--- START ---

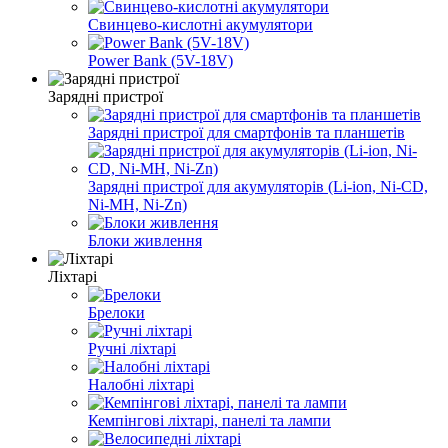
Свинцево-кислотні акумулятори
Power Bank (5V-18V)
Зарядні пристрої
Зарядні пристрої для смартфонів та планшетів
Зарядні пристрої для акумуляторів (Li-ion, Ni-CD,
Ni-MH, Ni-Zn)
Блоки живлення
Ліхтарі
Брелоки
Ручні ліхтарі
Налобні ліхтарі
Кемпінгові ліхтарі, панелі та лампи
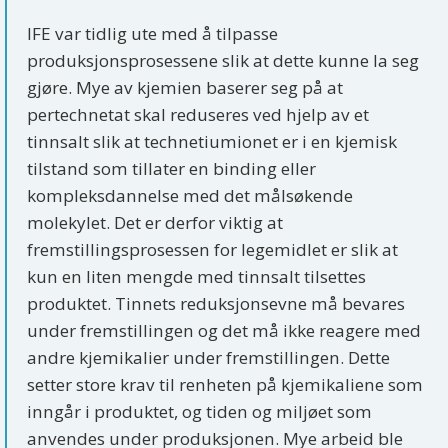
IFE var tidlig ute med å tilpasse
produksjonsprosessene slik at dette kunne la seg
gjøre. Mye av kjemien baserer seg på at
pertechnetat skal reduseres ved hjelp av et
tinnsalt slik at technetiumionet er i en kjemisk
tilstand som tillater en binding eller
kompleksdannelse med det målsøkende
molekylet. Det er derfor viktig at
fremstillingsprosessen for legemidlet er slik at
kun en liten mengde med tinnsalt tilsettes
produktet. Tinnets reduksjonsevne må bevares
under fremstillingen og det må ikke reagere med
andre kjemikalier under fremstillingen. Dette
setter store krav til renheten på kjemikaliene som
inngår i produktet, og tiden og miljøet som
anvendes under produksjonen. Mye arbeid ble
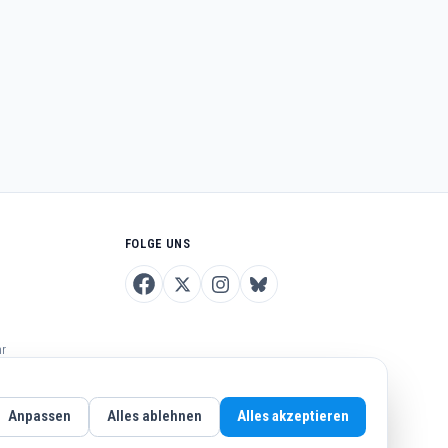
FOLGE UNS
hr
Anpassen
Alles ablehnen
Alles akzeptieren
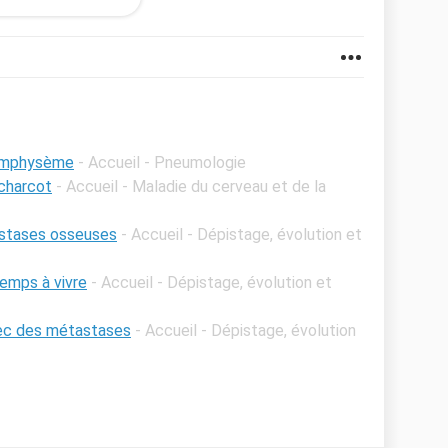
 j'espère trouver des gens qui sauront trouver les
suis pas seule et qu'il est tout à fait possible de
qui on réussi à trouver les réponses à toute leur
'emphysème
- Accueil - Pneumologie
 charcot
- Accueil - Maladie du cerveau et de la
astases osseuses
- Accueil - Dépistage, évolution et
emps à vivre
- Accueil - Dépistage, évolution et
ec des métastases
- Accueil - Dépistage, évolution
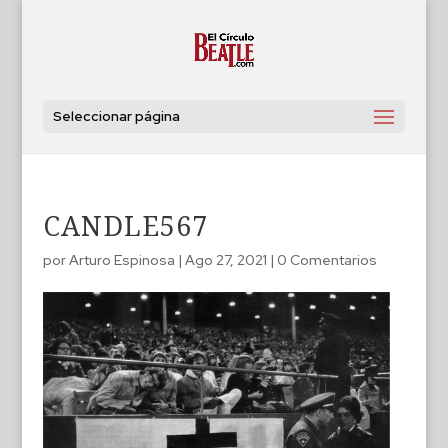
Seleccionar página
CANDLE567
por
Arturo Espinosa
|
Ago 27, 2021
|
0 Comentarios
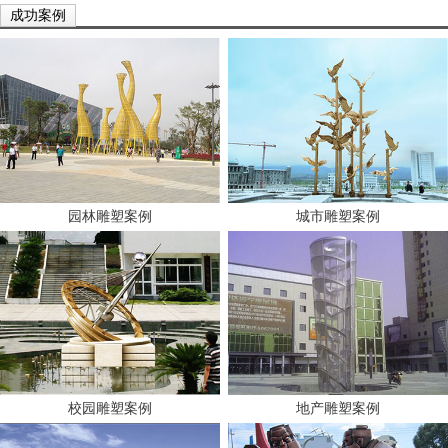
成功案例
园林雕塑案例
城市雕塑案例
校园雕塑案例
地产雕塑案例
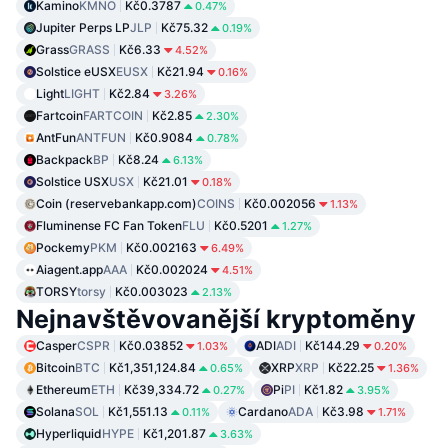
Kamino
KMNO
Kč0.3787
0.47%
Jupiter Perps LP
JLP
Kč75.32
0.19%
Grass
GRASS
Kč6.33
4.52%
Solstice eUSX
EUSX
Kč21.94
0.16%
Light
LIGHT
Kč2.84
3.26%
Fartcoin
FARTCOIN
Kč2.85
2.30%
AntFun
ANTFUN
Kč0.9084
0.78%
Backpack
BP
Kč8.24
6.13%
Solstice USX
USX
Kč21.01
0.18%
Coin (reservebankapp.com)
COINS
Kč0.002056
1.13%
Fluminense FC Fan Token
FLU
Kč0.5201
1.27%
Pockemy
PKM
Kč0.002163
6.49%
Aiagent.app
AAA
Kč0.002024
4.51%
TORSY
torsy
Kč0.003023
2.13%
Nejnavštěvovanější kryptoměny
Casper
CSPR
Kč0.03852
ADI
ADI
Kč144.29
1.03%
0.20%
Bitcoin
BTC
Kč1,351,124.84
XRP
XRP
Kč22.25
0.65%
1.36%
Ethereum
ETH
Kč39,334.72
Pi
PI
Kč1.82
0.27%
3.95%
Solana
SOL
Kč1,551.13
Cardano
ADA
Kč3.98
0.11%
1.71%
Hyperliquid
HYPE
Kč1,201.87
3.63%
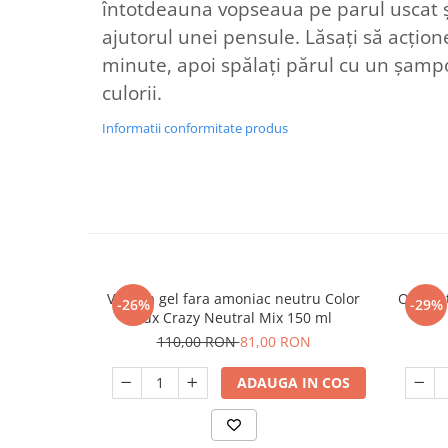
întotdeauna vopseaua pe parul uscat și
ajutorul unei pensule. Lăsați să acțio
minute, apoi spălați părul cu un șampo
culorii.
Informatii conformitate produs
Vopsea gel fara amoniac neutru Color
Oxidan
-26%
-29%
Lux Crazy Neutral Mix 150 ml
110,00 RON
81,00 RON
ADAUGA IN COS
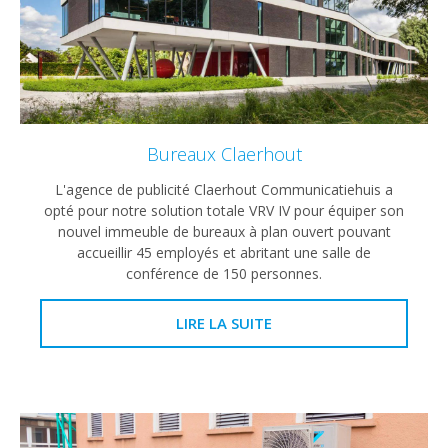
Bureaux Claerhout
L'agence de publicité Claerhout Communicatiehuis a
opté pour notre solution totale VRV IV pour équiper son
nouvel immeuble de bureaux à plan ouvert pouvant
accueillir 45 employés et abritant une salle de
conférence de 150 personnes.
LIRE LA SUITE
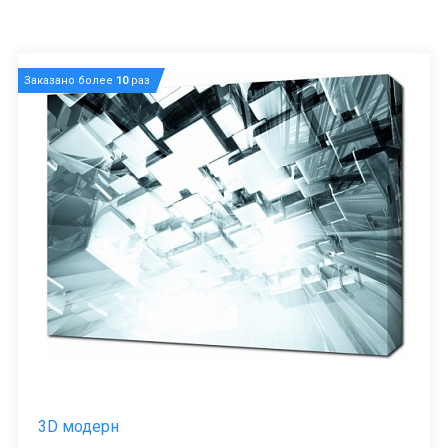
Заказано более
10
раз
3D модерн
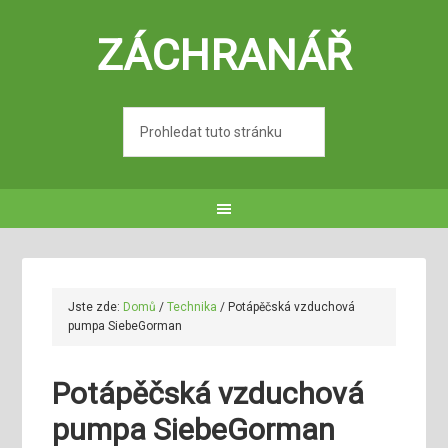
ZÁCHRANÁŘ
Jste zde:
Domů
/
Technika
/
Potápěčská vzduchová
pumpa SiebeGorman
Potápěčská vzduchová
pumpa SiebeGorman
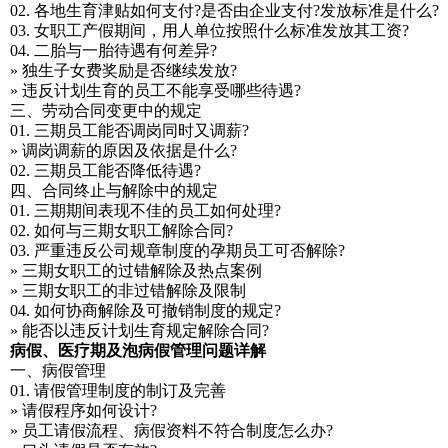
02. 各地生育津贴如何支付?是否由企业支付?发放标准是什么?
03. 女职工产假期间，用人单位按照什么标准发放其工资?
04. 二胎与一胎待遇有何差异?
» 独生子女费奖励是否继续发放?
» 违反计划生育的员工不能享受哪些待遇?
三、劳动合同变更中的规定
01. 三期员工能否调岗同时又调薪?
» 调岗调薪的原因及依据是什么?
02. 三期员工能否降低待遇?
四、合同终止与解除中的规定
01. 三期期间表现不佳的员工如何处理?
02. 如何与三期女职工解除合同?
03. 严重违反公司规章制度的孕期员工可否解除?
» 三期女职工的过错解除及热点案例
» 三期女职工的非过错解除及限制
04. 如何协商解除及可撤销制度的规定?
» 能否以违反计划生育规定解除合同?
病假、医疗期及泡病假管理问题详解
一、病假管理
01. 请假管理制度的制订及完善
» 请假程序如何设计?
» 员工请假流程、病假资料不符合制度怎么办?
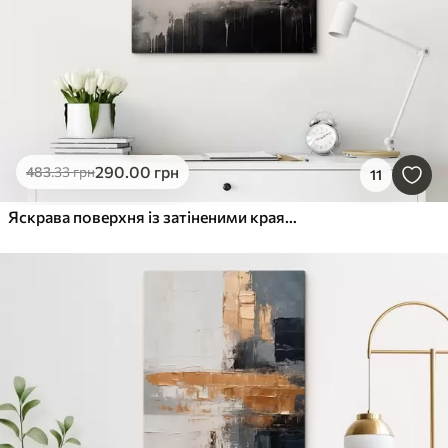
290
.00
грн
483
.33
грн
11
Яскрава поверхня із затіненими краями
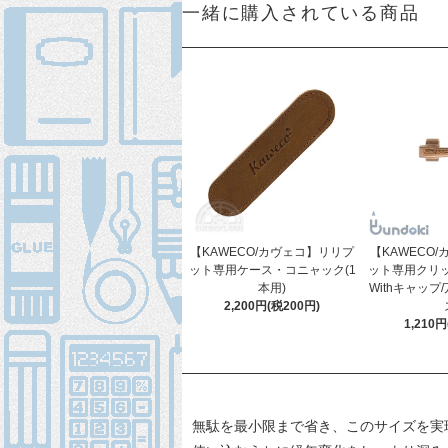
一緒に購入されている商品
【KAWECO/カヴェコ】リリプ
【KAWECO
ット専用ケース・コニャック(1
ット専用クリ
本用)
Withキャップ
2,200円(税200円)
1,210
無駄を最小限まで省き、このサイズを実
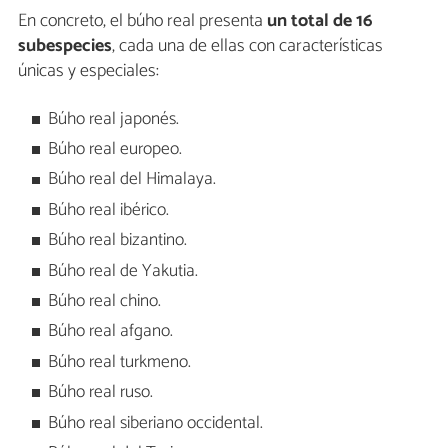
En concreto, el búho real presenta
un total de 16
subespecies
, cada una de ellas con características
únicas y especiales:
Búho real japonés.
Búho real europeo.
Búho real del Himalaya.
Búho real ibérico.
Búho real bizantino.
Búho real de Yakutia.
Búho real chino.
Búho real afgano.
Búho real turkmeno.
Búho real ruso.
Búho real siberiano occidental.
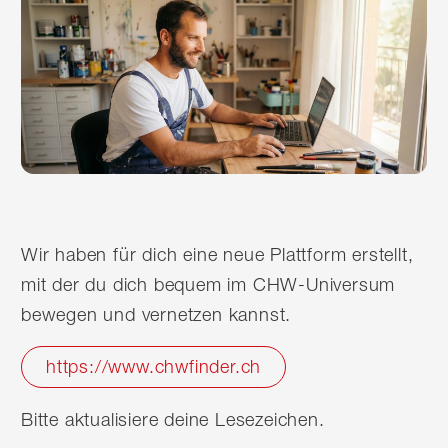
Wir haben für dich eine neue Plattform erstellt,
mit der du dich bequem im CHW-Universum
bewegen und vernetzen kannst.
https://www.chwfinder.ch
Bitte aktualisiere deine Lesezeichen.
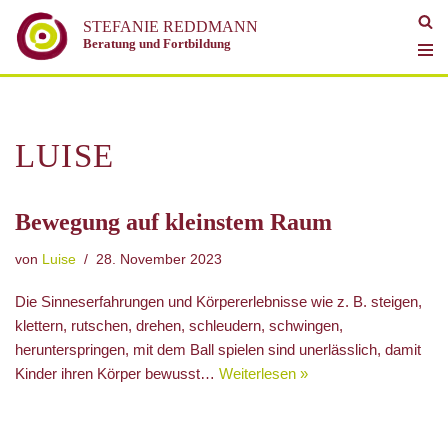
STEFANIE REDDMANN
Beratung und Fortbildung
Zum
Inhalt
springen
LUISE
Bewegung auf kleinstem Raum
von
Luise
28. November 2023
Die Sinneserfahrungen und Körpererlebnisse wie z. B. steigen,
klettern, rutschen, drehen, schleudern, schwingen,
herunterspringen, mit dem Ball spielen sind unerlässlich, damit
Kinder ihren Körper bewusst…
Weiterlesen »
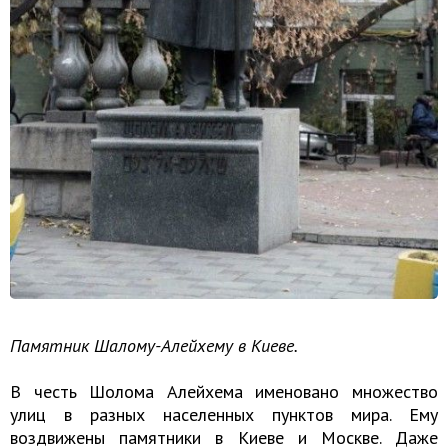
Памятник Шалому-Алейхему в Киеве.
В честь Шолома Алейхема именовано множество
улиц в разных населенных пунктов мира. Ему
воздвижены памятники в Киеве и Москве. Даже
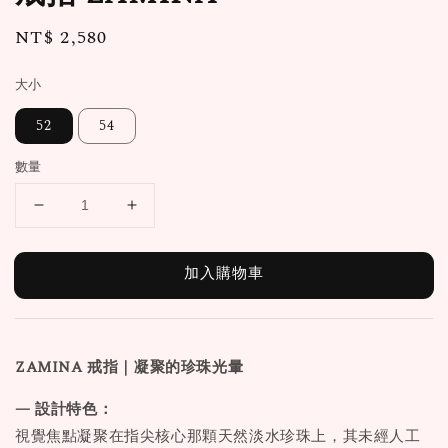
Regular
NT$ 2,580
price
大小
52
54
數量
加入購物車
ZAMINA 戒指｜凝聚的珍珠光暈
— 設計特色：
視覺焦點凝聚在指尖核心那顆天然淡水珍珠上，其未經人工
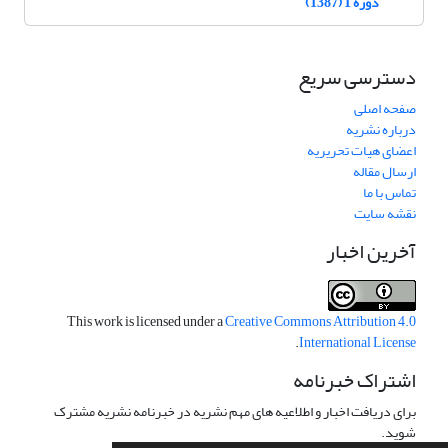
دوره 1 (1387)
دسترسی سریع
صفحه اصلی
درباره نشریه
اعضای هیات تحریریه
ارسال مقاله
تماس با ما
نقشه سایت
آخرین اخبار
This work is licensed under a
Creative Commons Attribution 4.0
.
International License
اشتراک خبرنامه
برای دریافت اخبار و اطلاعیه های مهم نشریه در خبرنامه نشریه مشترک
شوید.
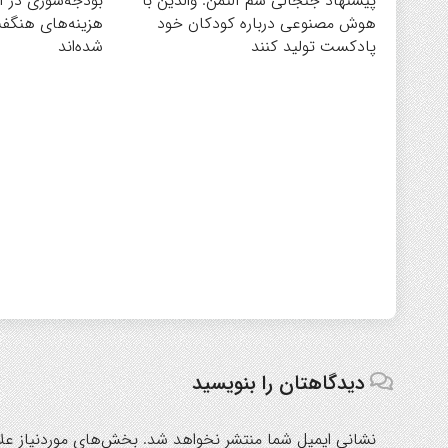
پیشنهاد جنجالی سم آلتمن: والدین با
بودجه‌سوزی در آم
هوش مصنوعی درباره کودکان خود
هزینه‌های هنگ
پادکست تولید کنند
شده‌اند
دیدگاهتان را بنویسید
نشانی ایمیل شما منتشر نخواهد شد.
بخش‌های موردنیاز علا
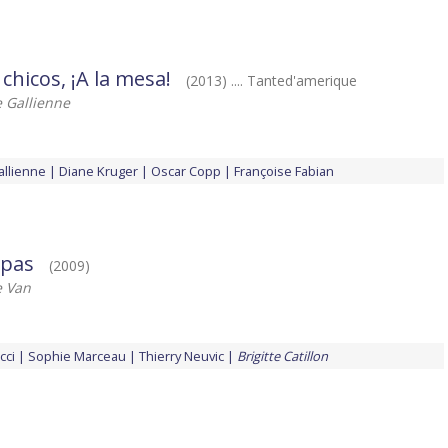
chicos, ¡A la mesa!
(2013) .... Tanted'amerique
 Gallienne
allienne
Diane Kruger
Oscar Copp
Françoise Fabian
 pas
(2009)
e Van
cci
Sophie Marceau
Thierry Neuvic
Brigitte Catillon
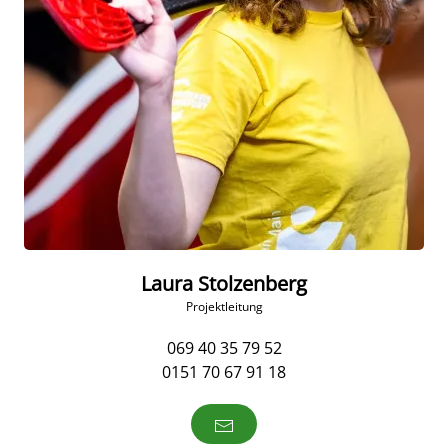
Laura Stolzenberg
Projektleitung
069 40 35 79 52
0151 70 67 91 18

--- END ---

**Work item:** Wherever a picture appears in the records above, leave it out and transcribe everything else exactly.

**Written solution:**
Свинцево-кислотні акумулятори
Power Bank (5V-18V)
Зарядні пристрої
Зарядні пристрої для смартфонів та планшетів
Зарядні пристрої для акумуляторів (Li-ion, Ni-CD,
Ni-MH, Ni-Zn)
Блоки живлення
Ліхтарі
Брелоки
Ручні ліхтарі
Налобні ліхтарі
Кемпінгові ліхтарі, панелі та лампи
IFE var tidlig ute med å tilpasse
produksjonsprosessene slik at dette kunne la seg
gjøre. Mye av kjemien baserer seg på at
pertechnetat skal reduseres ved hjelp av et
tinnsalt slik at technetiumionet er i en kjemisk
tilstand som tillater en binding eller
kompleksdannelse med det målsøkende
molekylet. Det er derfor viktig at
fremstillingsprosessen for legemidlet er slik at
kun en liten mengde med tinnsalt tilsettes
produktet. Tinnets reduksjonsevne må bevares
under fremstillingen og det må ikke reagere med
andre kjemikalier under fremstillingen. Dette
setter store krav til renheten på kjemikaliene som
inngår i produktet, og tiden og miljøet som
anvendes under produksjonen. Mye arbeid ble
FOLGE UNS
hr
Anpassen
Alles ablehnen
Alles akzeptieren
 j'espère trouver des gens qui sauront trouver les
suis pas seule et qu'il est tout à fait possible de
qui on réussi à trouver les réponses à toute leur
'emphysème
- Accueil - Pneumologie
 charcot
- Accueil - Maladie du cerveau et de la
astases osseuses
- Accueil - Dépistage, évolution et
emps à vivre
- Accueil - Dépistage, évolution et
ec des métastases
- Accueil - Dépistage, évolution
Seleccionar página
CANDLE567
por
Arturo Espinosa
|
Ago 27, 2021
|
0 Comentarios
成功案例
园林雕塑案例
城市雕塑案例
校园雕塑案例
地产雕塑案例
Kamino
KMNO
Kč0.3787
0.47%
Jupiter Perps LP
JLP
Kč75.32
0.19%
Grass
GRASS
Kč6.33
4.52%
Solstice eUSX
EUSX
Kč21.94
0.16%
Light
LIGHT
Kč2.84
3.26%
Fartcoin
FARTCOIN
Kč2.85
2.30%
AntFun
ANTFUN
Kč0.9084
0.78%
Backpack
BP
Kč8.24
6.13%
Solstice USX
USX
Kč21.01
0.18%
Coin (reservebankapp.com)
COINS
Kč0.002056
1.13%
Fluminense FC Fan Token
FLU
Kč0.5201
1.27%
Pockemy
PKM
Kč0.002163
6.49%
Aiagent.app
AAA
Kč0.002024
4.51%
TORSY
torsy
Kč0.003023
2.13%
Nejnavštěvovanější kryptoměny
Casper
CSPR
Kč0.03852
ADI
ADI
Kč144.29
1.03%
0.20%
Bitcoin
BTC
Kč1,351,124.84
XRP
XRP
Kč22.25
0.65%
1.36%
Ethereum
ETH
Kč39,334.72
Pi
PI
Kč1.82
0.27%
3.95%
Solana
SOL
Kč1,551.13
Cardano
ADA
Kč3.98
0.11%
1.71%
Hyperliquid
HYPE
Kč1,201.87
3.63%
întotdeauna vopseaua pe parul uscat și
ajutorul unei pensule. Lăsați să acțio
minute, apoi spălați părul cu un șampo
culorii.
Informatii conformitate produs
Vopsea gel fara amoniac neutru Color
Oxidan
-26%
-29%
Lux Crazy Neutral Mix 150 ml
110,00 RON
81,00 RON
ADAUGA IN COS
Bureaux Claerhout
L'agence de publicité Claerhout Communicatiehuis a
opté pour notre solution totale VRV IV pour équiper son
nouvel immeuble de bureaux à plan ouvert pouvant
accueillir 45 employés et abritant une salle de
conférence de 150 personnes.
LIRE LA SUITE
Заказано более
10
раз
3D модерн
ZÁCHRANÁŘ
Jste zde:
Domů
/
Technika
/
Potápěčská vzduchová
pumpa SiebeGorman
Potápěčská vzduchová
pumpa SiebeGorman
02. 各地生育津贴如何支付?是否由企业支付?发放标准是什么?
03. 女职工产假期间，用人单位按照什么标准发放其工资?
04. 二胎与一胎待遇有何差异?
» 独生子女费奖励是否继续发放?
» 违反计划生育的员工不能享受哪些待遇?
三、劳动合同变更中的规定
01. 三期员工能否调岗同时又调薪?
» 调岗调薪的原因及依据是什么?
02. 三期员工能否降低待遇?
四、合同终止与解除中的规定
01. 三期期间表现不佳的员工如何处理?
02. 如何与三期女职工解除合同?
03. 严重违反公司规章制度的孕期员工可否解除?
» 三期女职工的过错解除及热点案例
» 三期女职工的非过错解除及限制
04. 如何协商解除及可撤销制度的规定?
» 能否以违反计划生育规定解除合同?
病假、医疗期及泡病假管理问题详解
一、病假管理
01. 请假管理制度的制订及完善
» 请假程序如何设计?
» 员工请假流程、病假资料不符合制度怎么办?
290
.00
грн
483
.33
грн
11
Яскрава поверхня із затіненими краями
一緒に購入されている商品
【KAWECO/カヴェコ】リリプ
【KAWECO
ット専用ケース・コニャック(1
ット専用クリ
本用)
Withキャップ
2,200円(税200円)
1,210
無駄を最小限まで省き、このサイズを実
En concreto, el búho real presenta
un total de 16
subespecies
, cada una de ellas con características
únicas y especiales:
Búho real japonés.
Búho real europeo.
Búho real del Himalaya.
Búho real ibérico.
Búho real bizantino.
Búho real de Yakutia.
Búho real chino.
Búho real afgano.
Búho real turkmeno.
Búho real ruso.
Búho real siberiano occidental.
Wir haben für dich eine neue Plattform erstellt,
mit der du dich bequem im CHW-Universum
bewegen und vernetzen kannst.
https://www.chwfinder.ch
Bitte aktualisiere deine Lesezeichen.
STEFANIE REDDMANN
Beratung und Fortbildung
Zum
Inhalt
springen
LUISE
Bewegung auf kleinstem Raum
von
Luise
28. November 2023
Die Sinneserfahrungen und Körpererlebnisse wie z. B. steigen,
klettern, rutschen, drehen, schleudern, schwingen,
herunterspringen, mit dem Ball spielen sind unerlässlich, damit
Kinder ihren Körper bewusst…
Weiterlesen »
Памятник Шалому-Алейхему в Киеве.
В честь Шолома Алейхема именовано множество
улиц в разных населенных пунктов мира. Ему
воздвижены памятники в Киеве и Москве. Даже
Regular
NT$ 2,580
price
大小
52
54
數量
加入購物車
ZAMINA 戒指｜凝聚的珍珠光暈
— 設計特色：
視覺焦點凝聚在指尖核心那顆天然淡水珍珠上，其未經人工
دوره 1 (1387)
دسترسی سریع
صفحه اصلی
درباره نشریه
اعضای هیات تحریریه
ارسال مقاله
تماس با ما
نقشه سایت
آخرین اخبار
This work is licensed under a
Creative Commons Attribution 4.0
.
International License
اشتراک خبرنامه
برای دریافت اخبار و اطلاعیه های مهم نشریه در خبرنامه نشریه مشترک
شوید.
پیشنهاد جنجالی سم آلتمن: والدین با
بودجه‌سوزی در آم
هوش مصنوعی درباره کودکان خود
هزینه‌های هنگ
پادکست تولید کنند
شده‌اند
دیدگاهتان را بنویسید
نشانی ایمیل شما منتشر نخواهد شد.
بخش‌های موردنیاز علا
chicos, ¡A la mesa!
(2013) .... Tanted'amerique
 Gallienne
allienne
Diane Kruger
Oscar Copp
Françoise Fabian
 pas
(2009)
e Van
cci
Sophie Marceau
Thierry Neuvic
Brigitte Catillon
Laura Stolzenberg
Projektleitung
069 40 35 79 52
0151 70 67 91 18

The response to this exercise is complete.